Below are records with pictures. Reproduce exactly the lines from the line with "امتحانات موحدة" to the line with "Magari è un'", inclusive, and leave each picture out.

═══

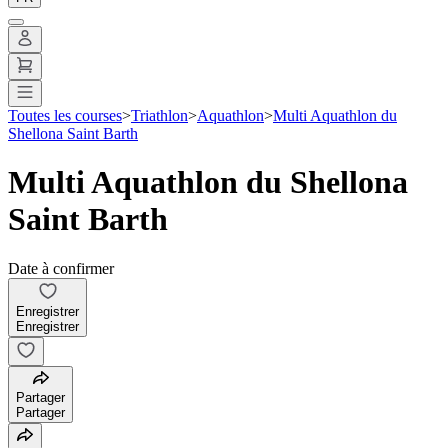
Toutes les courses
>
Triathlon
>
Aquathlon
>
Multi Aquathlon du
Shellona Saint Barth
Multi Aquathlon du Shellona
Saint Barth
Date à confirmer
Enregistrer
Enregistrer
Partager
Partager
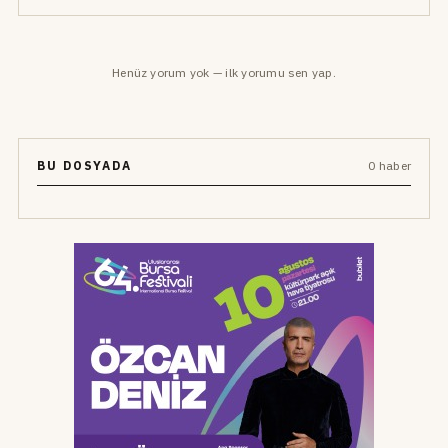
Henüz yorum yok — ilk yorumu sen yap.
BU DOSYADA
0 haber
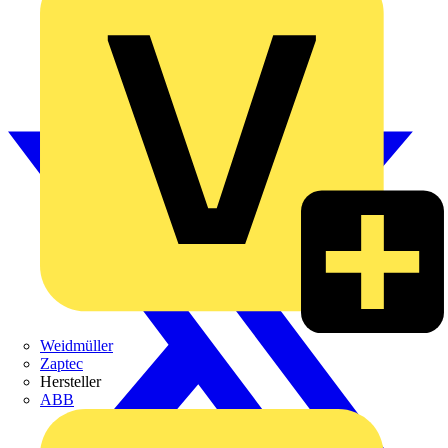
Weidmüller
Zaptec
Hersteller
ABB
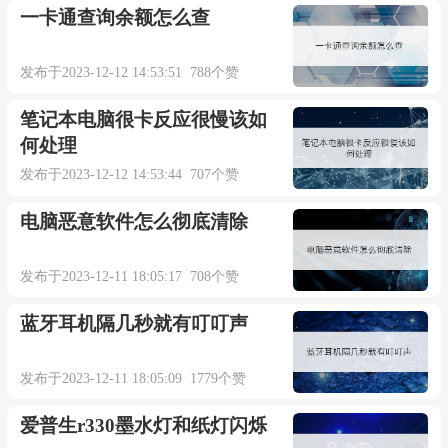
一卡通查询余额怎么查
发布于2023-12-12 14:53:51 788个赞
笔记本电脑很卡反应很慢该如
何处理
发布于2023-12-12 14:53:44 707个赞
电脑恶意软件怎么彻底清除
发布于2023-12-11 18:05:17 708个赞
蓝牙耳机隔几秒就有叮叮声
发布于2023-12-11 18:05:09 1779个赞
爱普生r330墨水灯和纸灯闪烁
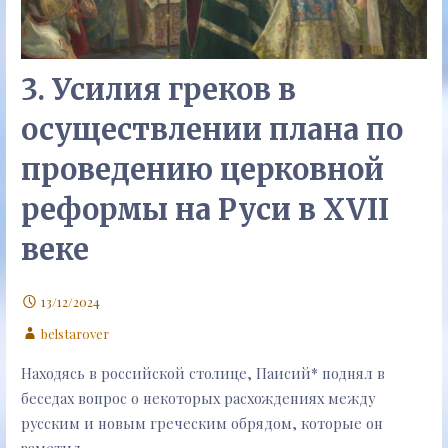
3. Усилия греков в
осуществлении плана по
проведению церковной
реформы на Руси в XVII
веке
13/12/2024
belstarover
Находясь в российской столице, Паисий* поднял в
беседах вопрос о некоторых расхождениях между
русским и новым греческим обрядом, которые он
заметил…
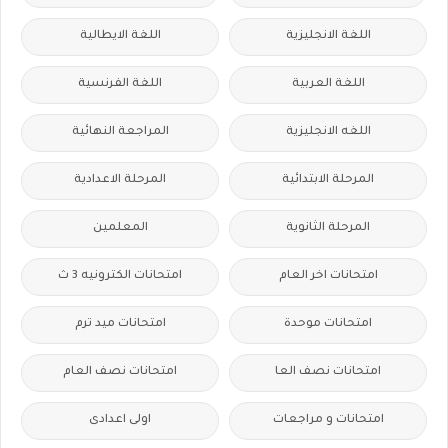
اللغة الانجليزية
اللغة الايطالية
اللغة العربية
اللغة الفرنسية
اللغه الانجليزية
المراجعة النهائية
المرحلة الابتدائية
المرحلة الاعدادية
المرحلة الثانوية
المعلمين
امتحانات اخر العام
امتحانات الكترونيه 3 ث
امتحانات موحدة
امتحانات ميد ترم
امتحانات نصف العا
امتحانات نصف العام
امتحانات و مراجعات
اولى اعدادى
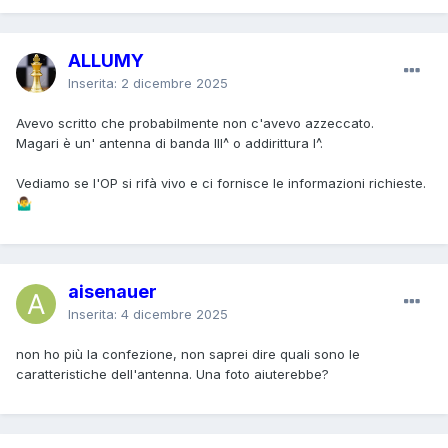
ALLUMY
Inserita:
2 dicembre 2025
Avevo scritto che probabilmente non c'avevo azzeccato.
Magari è un' antenna di banda III^ o addirittura I^.
Vediamo se l'OP si rifà vivo e ci fornisce le informazioni richieste.
🤷‍♂️
aisenauer
Inserita:
4 dicembre 2025
non ho più la confezione, non saprei dire quali sono le
caratteristiche dell'antenna. Una foto aiuterebbe?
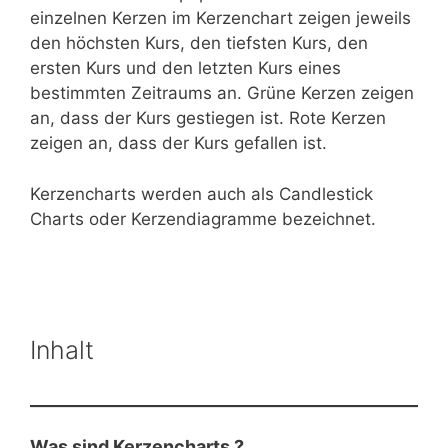
einzelnen Kerzen im Kerzenchart zeigen jeweils
den höchsten Kurs, den tiefsten Kurs, den
ersten Kurs und den letzten Kurs eines
bestimmten Zeitraums an. Grüne Kerzen zeigen
an, dass der Kurs gestiegen ist. Rote Kerzen
zeigen an, dass der Kurs gefallen ist.
Kerzencharts werden auch als Candlestick
Charts oder Kerzendiagramme bezeichnet.
Inhalt
Was sind Kerzencharts ?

═══

**RESULT FOR THIS TASK**
امتحانات موحدة
امتحانات ميد ترم
امتحانات نصف العا
امتحانات نصف العام
امتحانات و مراجعات
اولى اعدادى
ALLUMY
Inserita:
2 dicembre 2025
Avevo scritto che probabilmente non c'avevo azzeccato.
Magari è un' antenna di banda III^ o addirittura I^.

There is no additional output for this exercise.